Here are the current Board members and some background about them:

Robert Apter, Union Rep for UAW Local 6000, Organizer for UAW Region 9A and Office Manager for UAW Local 79.

Devi Constantine, Faculty member in the Division of Communication Arts and Humanities at Keystone College and a farmer (Spring Hills Farm in Dalton, an organic farm producing maple sugar, blueberries, alfalfa and Christmas trees.)

Dr. Josephine Gear, CRC Secretary-Treasurer, Officer and Executive Board member of AICA-USA, the United States section of the International Association of Art Critics (AICA), formerly on the Fulbright Foreign Scholarship Board, and the Director of the Whitney Museum of American Art at Philip Morris and the Binghamton University Art Museum, Advisory Board Member of Iraq Heritage Watch, and professor in New York University’s Graduate Program in Museum Studies.

Rev. Paul Gere, war vet, VFW post founding member, retired President of the Pennsylvania Chaplains Association, minister at the Merli Veterans’ Center in downtown Scranton and the Lackawanna County Prison, active in movements against war and racism, for social justice, and for prison reform, his family settled in what is now Susquehanna County in the 1790s.

Fred Jerome, author, science writer, Senior Consultant to the Newhouse School of Communications, Syracuse University, member of the Selection Committee for the Knight International Journalism Fellows Program (funded by the Knight Foundation and the Gates Foundation), member of the faculty of the journalism schools at Columbia University and New York University, he established the Media Resource Center which interfaced thousands of journalists with scientists to improve science journalism.

Alan McGowan, long-time Executive Director of the Scientists Institute for Public Information and Director of Science Programs at the Eugene Lang College of New School University.

Jacob Rosen, CRC founder and Board Chairman, has had a varied business career ranging from membership on a national stock exchange to heading a stock brokerage company, a small telephone company and a real estate development company.
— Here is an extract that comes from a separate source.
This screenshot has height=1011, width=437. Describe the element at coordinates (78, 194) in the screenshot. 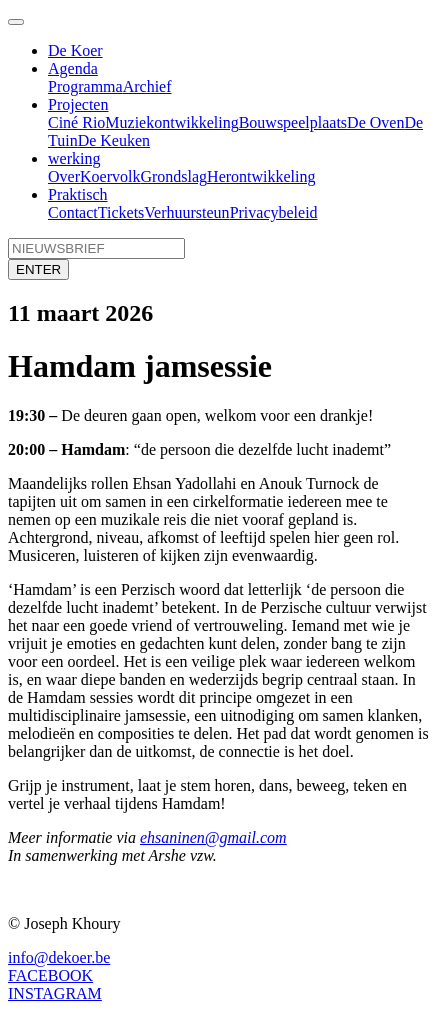 I see `Praktisch` at that location. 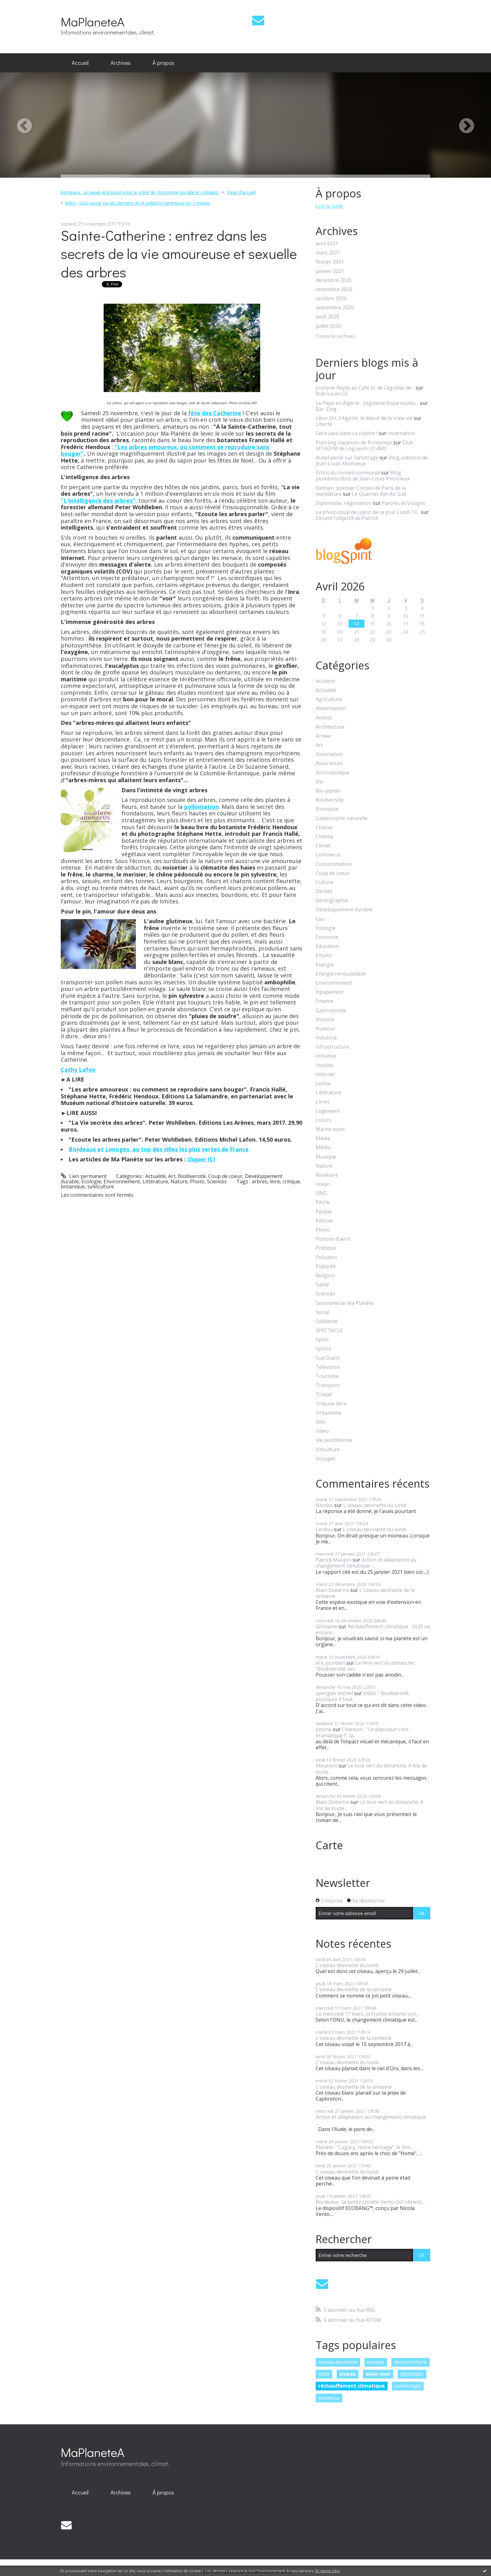 The width and height of the screenshot is (491, 2576). Describe the element at coordinates (171, 1176) in the screenshot. I see `Art` at that location.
He established an independent book shop and book distribution company, and was publisher of a small independent political magazine in the days of printing. He was a Board member of a theater company specializing in running theater workshops for public schools, and a member of the History faculty of the New School for Social Research at New School University. He has been active in the civil rights movement, anti-war movements and movements for social justice.